- _YOUR GOAL_:
Return each line of the data below exactly, omitting any pictures.

Segment Start: PROVIDED INFORMATION

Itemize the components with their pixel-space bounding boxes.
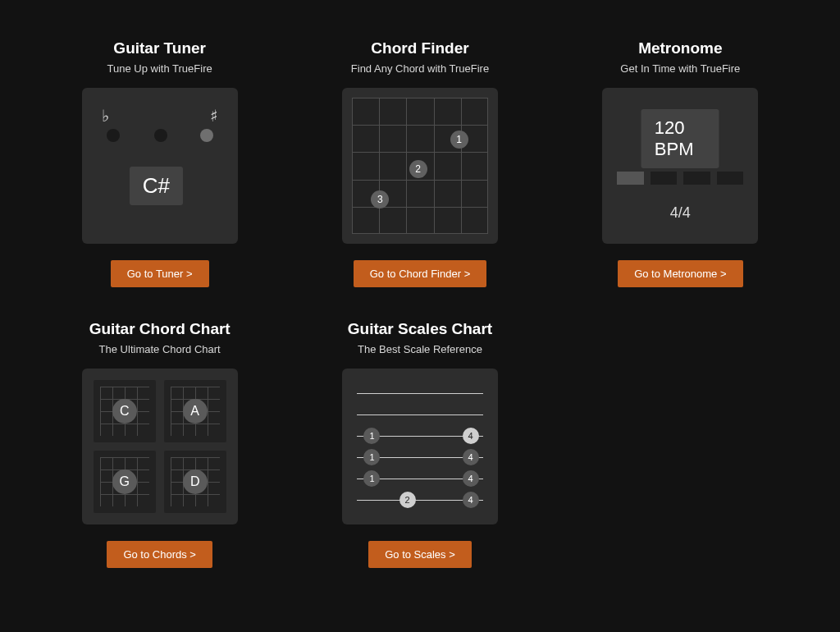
time-signature: 4/4 xyxy=(602,204,758,222)
go-to-scales-button[interactable]: Go to Scales > xyxy=(368,541,472,568)
beat-indicators xyxy=(617,172,743,185)
tool-subtitle: Find Any Chord with TrueFire xyxy=(351,62,489,75)
tool-scales-chart: Guitar Scales Chart The Best Scale Refer… xyxy=(309,320,530,568)
sharp-icon: ♯ xyxy=(210,106,218,126)
beat-tick xyxy=(617,172,644,185)
go-to-tuner-button[interactable]: Go to Tuner > xyxy=(111,260,209,287)
mini-chord: C xyxy=(94,380,156,442)
go-to-chord-finder-button[interactable]: Go to Chord Finder > xyxy=(354,260,486,287)
scale-marker: 4 xyxy=(463,428,479,444)
tuner-dot-active xyxy=(200,129,213,142)
tuner-dot xyxy=(154,129,167,142)
fretboard-grid: 1 2 3 xyxy=(352,98,488,234)
scale-marker: 4 xyxy=(463,492,479,508)
flat-icon: ♭ xyxy=(102,106,109,126)
go-to-chords-button[interactable]: Go to Chords > xyxy=(107,541,212,568)
mini-chord: A xyxy=(164,380,226,442)
tuner-note: C# xyxy=(130,167,183,205)
tool-metronome: Metronome Get In Time with TrueFire 120 … xyxy=(570,39,791,287)
tool-title: Guitar Scales Chart xyxy=(348,320,492,338)
scale-marker: 2 xyxy=(399,492,416,508)
beat-tick xyxy=(717,172,744,185)
mini-chord: D xyxy=(164,451,226,513)
chord-finder-preview: 1 2 3 xyxy=(342,88,498,244)
tool-tuner: Guitar Tuner Tune Up with TrueFire ♭ ♯ C… xyxy=(49,39,270,287)
tool-title: Guitar Tuner xyxy=(113,39,206,57)
bpm-display: 120 BPM xyxy=(641,109,719,168)
metronome-preview: 120 BPM 4/4 xyxy=(602,88,758,244)
fret-marker: 1 xyxy=(450,131,468,149)
fret-marker: 3 xyxy=(371,190,389,208)
tool-subtitle: Tune Up with TrueFire xyxy=(107,62,212,75)
tool-subtitle: Get In Time with TrueFire xyxy=(620,62,740,75)
scale-marker: 4 xyxy=(463,470,479,487)
tool-chord-chart: Guitar Chord Chart The Ultimate Chord Ch… xyxy=(49,320,270,568)
fret-marker: 2 xyxy=(409,160,427,178)
tool-title: Metronome xyxy=(638,39,722,57)
mini-chord: G xyxy=(94,451,156,513)
beat-tick xyxy=(651,172,678,185)
tuner-preview: ♭ ♯ C# xyxy=(82,88,238,244)
tool-chord-finder: Chord Finder Find Any Chord with TrueFir… xyxy=(309,39,530,287)
scales-chart-preview: 11124444 xyxy=(342,369,498,524)
tool-subtitle: The Best Scale Reference xyxy=(358,343,482,355)
scale-marker: 1 xyxy=(363,449,380,465)
go-to-metronome-button[interactable]: Go to Metronome > xyxy=(618,260,742,287)
scale-board: 11124444 xyxy=(357,393,483,500)
chord-chart-preview: C A G D xyxy=(82,369,238,524)
scale-marker: 1 xyxy=(363,470,380,487)
scale-marker: 4 xyxy=(463,449,479,465)
beat-tick xyxy=(683,172,710,185)
tool-title: Chord Finder xyxy=(371,39,468,57)
tool-subtitle: The Ultimate Chord Chart xyxy=(99,343,221,355)
tuner-dot xyxy=(107,129,120,142)
scale-marker: 1 xyxy=(363,428,380,444)
tool-title: Guitar Chord Chart xyxy=(89,320,231,338)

Segment End: PROVIDED INFORMATION

- _RESULT_:
Itemize the components with their pixel-space bounding boxes.
time-signature: 4/4 xyxy=(602,204,758,222)
go-to-scales-button[interactable]: Go to Scales > xyxy=(368,541,472,568)
beat-indicators xyxy=(617,172,743,185)
tool-subtitle: Find Any Chord with TrueFire xyxy=(351,62,489,75)
tool-scales-chart: Guitar Scales Chart The Best Scale Refer… xyxy=(309,320,530,568)
sharp-icon: ♯ xyxy=(210,106,218,126)
beat-tick xyxy=(617,172,644,185)
go-to-tuner-button[interactable]: Go to Tuner > xyxy=(111,260,209,287)
mini-chord: C xyxy=(94,380,156,442)
go-to-chord-finder-button[interactable]: Go to Chord Finder > xyxy=(354,260,486,287)
scale-marker: 4 xyxy=(463,428,479,444)
tuner-dot-active xyxy=(200,129,213,142)
tuner-dot xyxy=(154,129,167,142)
fretboard-grid: 1 2 3 xyxy=(352,98,488,234)
scale-marker: 4 xyxy=(463,492,479,508)
flat-icon: ♭ xyxy=(102,106,109,126)
go-to-chords-button[interactable]: Go to Chords > xyxy=(107,541,212,568)
mini-chord: A xyxy=(164,380,226,442)
tuner-note: C# xyxy=(130,167,183,205)
tool-metronome: Metronome Get In Time with TrueFire 120 … xyxy=(570,39,791,287)
tool-title: Guitar Scales Chart xyxy=(348,320,492,338)
scale-marker: 2 xyxy=(399,492,416,508)
beat-tick xyxy=(717,172,744,185)
mini-chord: D xyxy=(164,451,226,513)
chord-finder-preview: 1 2 3 xyxy=(342,88,498,244)
tool-tuner: Guitar Tuner Tune Up with TrueFire ♭ ♯ C… xyxy=(49,39,270,287)
tool-title: Guitar Tuner xyxy=(113,39,206,57)
bpm-display: 120 BPM xyxy=(641,109,719,168)
metronome-preview: 120 BPM 4/4 xyxy=(602,88,758,244)
fret-marker: 1 xyxy=(450,131,468,149)
fret-marker: 3 xyxy=(371,190,389,208)
tool-subtitle: Tune Up with TrueFire xyxy=(107,62,212,75)
tool-subtitle: Get In Time with TrueFire xyxy=(620,62,740,75)
scale-marker: 4 xyxy=(463,470,479,487)
tool-chord-chart: Guitar Chord Chart The Ultimate Chord Ch… xyxy=(49,320,270,568)
fret-marker: 2 xyxy=(409,160,427,178)
tool-title: Metronome xyxy=(638,39,722,57)
mini-chord: G xyxy=(94,451,156,513)
beat-tick xyxy=(651,172,678,185)
tuner-preview: ♭ ♯ C# xyxy=(82,88,238,244)
tool-chord-finder: Chord Finder Find Any Chord with TrueFir… xyxy=(309,39,530,287)
scales-chart-preview: 11124444 xyxy=(342,369,498,524)
tool-subtitle: The Best Scale Reference xyxy=(358,343,482,355)
scale-marker: 1 xyxy=(363,449,380,465)
go-to-metronome-button[interactable]: Go to Metronome > xyxy=(618,260,742,287)
scale-board: 11124444 xyxy=(357,393,483,500)
chord-chart-preview: C A G D xyxy=(82,369,238,524)
scale-marker: 1 xyxy=(363,470,380,487)
scale-marker: 4 xyxy=(463,449,479,465)
beat-tick xyxy=(683,172,710,185)
tool-title: Chord Finder xyxy=(371,39,468,57)
tool-subtitle: The Ultimate Chord Chart xyxy=(99,343,221,355)
tuner-dot xyxy=(107,129,120,142)
scale-marker: 1 xyxy=(363,428,380,444)
tool-title: Guitar Chord Chart xyxy=(89,320,231,338)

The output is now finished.